Students caught in the middle

Liu stated that the the college wants to serve the students better.

“I feel sorry of course because we serve our students but also our students can understand sometimes parents argue, we don’t necessarily agree all of the time, but we will try to reach agreement at this difficult time we hope students can understand we want to serve [them] better, it’s not to give students a hard time.”

Dr. Fierro stated that the district met with a mediator on Monday, May 2 from 9 a.m. to 5:30 p.m. and the next meeting is scheduled for Thursday, May 19.

He added that the conversation is ongoing.

“It is a problem that obviously we need to through this situation to address the issues because it is clearly affecting the campus community.”

AB-1725 and the Master Plan

Sociology professor Bobbi Lee Smart stated during public comment that the college is not following assembly bill AB-1725.

“Im not sure of all of the details of the assembly bill, but it came out in 80s or the 90s and it basically says that the CSUs, the UCs, and the community colleges are supposed to have 75 percent full time faculty and only 25 percent part time.

“The purpose of part timers is to fill a void […] it is not supposed to be the backbone of the community, but now it is the opposite. It is about 65 percent part-time here and only 35 percent full time, so it is completely skewed, which affects students.”

The Assembly Bill Smart is referring to is AB 1725 signed in 1988 by Governor George Deukmejian which has a part that addresses the goal for colleges to have a 75:25 ratio.

“I also talk about the master plan which came out in the 60s, that says that community colleges, CSUs and UCs were created public growth for citizens of California to educate us, to give us a good job, to help us and they are supposed to be tuition free.

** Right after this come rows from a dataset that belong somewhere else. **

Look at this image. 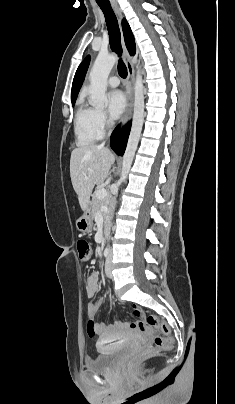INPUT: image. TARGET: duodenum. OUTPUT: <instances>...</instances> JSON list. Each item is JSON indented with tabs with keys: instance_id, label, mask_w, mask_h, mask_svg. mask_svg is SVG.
I'll return each instance as SVG.
<instances>
[{
	"instance_id": "410a0bca",
	"label": "duodenum",
	"mask_w": 235,
	"mask_h": 404,
	"mask_svg": "<svg viewBox=\"0 0 235 404\" xmlns=\"http://www.w3.org/2000/svg\"><path fill=\"white\" fill-rule=\"evenodd\" d=\"M108 238V234L105 233L104 237H103V241H105Z\"/></svg>"
}]
</instances>
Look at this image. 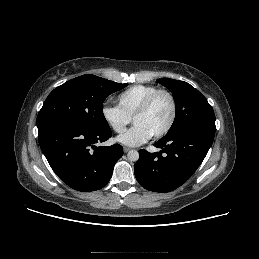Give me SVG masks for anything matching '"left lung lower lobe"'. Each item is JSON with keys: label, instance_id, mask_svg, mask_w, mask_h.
Wrapping results in <instances>:
<instances>
[{"label": "left lung lower lobe", "instance_id": "obj_1", "mask_svg": "<svg viewBox=\"0 0 259 259\" xmlns=\"http://www.w3.org/2000/svg\"><path fill=\"white\" fill-rule=\"evenodd\" d=\"M215 131L201 126L185 127L157 141L160 152L139 151L134 173L139 184L149 191L169 192L184 184L200 166Z\"/></svg>", "mask_w": 259, "mask_h": 259}]
</instances>
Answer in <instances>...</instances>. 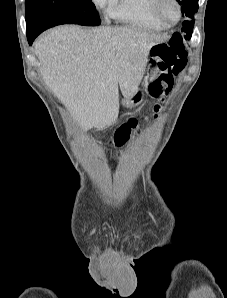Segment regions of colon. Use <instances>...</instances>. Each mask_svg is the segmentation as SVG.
I'll use <instances>...</instances> for the list:
<instances>
[{"label": "colon", "mask_w": 227, "mask_h": 298, "mask_svg": "<svg viewBox=\"0 0 227 298\" xmlns=\"http://www.w3.org/2000/svg\"><path fill=\"white\" fill-rule=\"evenodd\" d=\"M152 57L154 64L161 74L150 82L149 94L163 101L164 97L171 90L174 78L178 76L187 64V51L182 37L174 34L168 41L159 43L152 48ZM161 109L158 103L154 106V115ZM140 120L130 118L123 123L114 134V143L122 145L126 143L131 135L138 131Z\"/></svg>", "instance_id": "obj_1"}]
</instances>
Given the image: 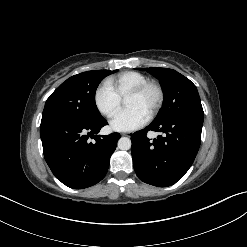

“There’s other people in terms of faculty that are older than me that went to college for free. Arnold Schwarzenegger went to Santa Monica College and paid $6 a semester in fees.

She continued, “The CSUs at that same time in the 70s were about $15 a semester, for a whole semester.”

According to UC Berkeley archives, The California Master Plan for Higher Education was developed in the early 1960 by a survey team from the UC Regents and State Board of Education.

The Donahoe Act placed some of the key elements of the plan was signed into law on April 1960.

About 60 agreements were formed creating a large network of public higher education in terms of enrollment. The system created includes community colleges, CSUs and UCs.

Smart compared that to what students currently pay for tuition.

“Why? Why do they have $50 million in reserve and why am I teaching a class of 60 why are you paying $1,900 for me to teach a class of 60? Where is the money going?

“I am paid for by the state of California, I am not paid by your tuition. These are questions that students should be asking,” she concluded.

As of Summer 2016 enrollment fee at Cerritos College is $46 per unit while students who are non-residents of California or International Students, with our without F-1 visas pay $259 per unit.